But the Air Band is less "Office Space" and more "2001: A Space Odyssey;" they use the stage, jumping and waving their futuristic instruments around to make their music. Sinnott's research in the music technology program at at New York University’s Steinhardt School taught her that performers who move around in easily-seen ways help concert-goers identify better with what's going on and with the band on stage.
Dr. Joy Hirsch, director of functional magnetic resonance imaging (fMRI) research at the Neurological Institute of New York, said that the band's claims of better connecting with their audience could be at least partially partly true. "The notion that the audience might have a more 'satisfying' neurological experience watching these gross motions has some validity," Hirsch said. Watching someone else moving in a certain way -- say, pressing keys on a keyboard -- causes parts of the brain to want to mimic those motions. These excitable parts of the brain, called mirror neurons, are not yet totally understood, she said.

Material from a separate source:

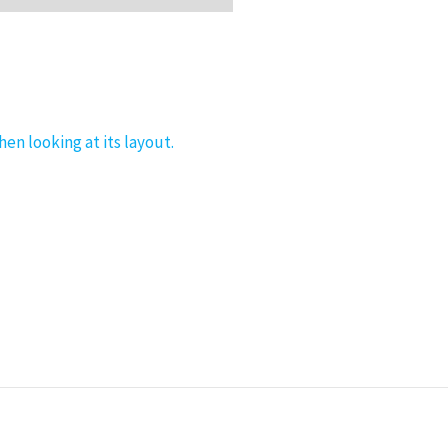
hen looking at its layout.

Electronic musicians are increasingly focusing on integrating movement and interactivity into their art, said Aleksei Stevens, associate executive director of the non-profit Electronic Music Foundation. And the tinkering of avant-garde artists often makes its way into the mainstream when pop acts, like Radiohead and Bjork, incorporate similar ideas into their songs.
"I think that Langdon looks around at the electronic music scene and wishes that it were more accessible to a general public," Stevens said. "So he tries to take the things that he finds very exciting about what we're all trying to do and put it into a form that's a little younger, a little more influenced by pop means."
At the rehearsal, the Air Band worked out six songs with the same familiar format you'd expect on a pop punk record: short, catchy tunes with sometimes nasally, sometimes shouty singing.
Robert Rowe, associate director of NYU's music technology program and Crawford's thesis adviser, is a fan of the Air Band's. "The physical gestures can be part of music making," he said. He even finds making music exclusively with GarageBand sort of dangerous. "You lose the physicality of it, which has been a critical part of music making forever," he said. (Continued)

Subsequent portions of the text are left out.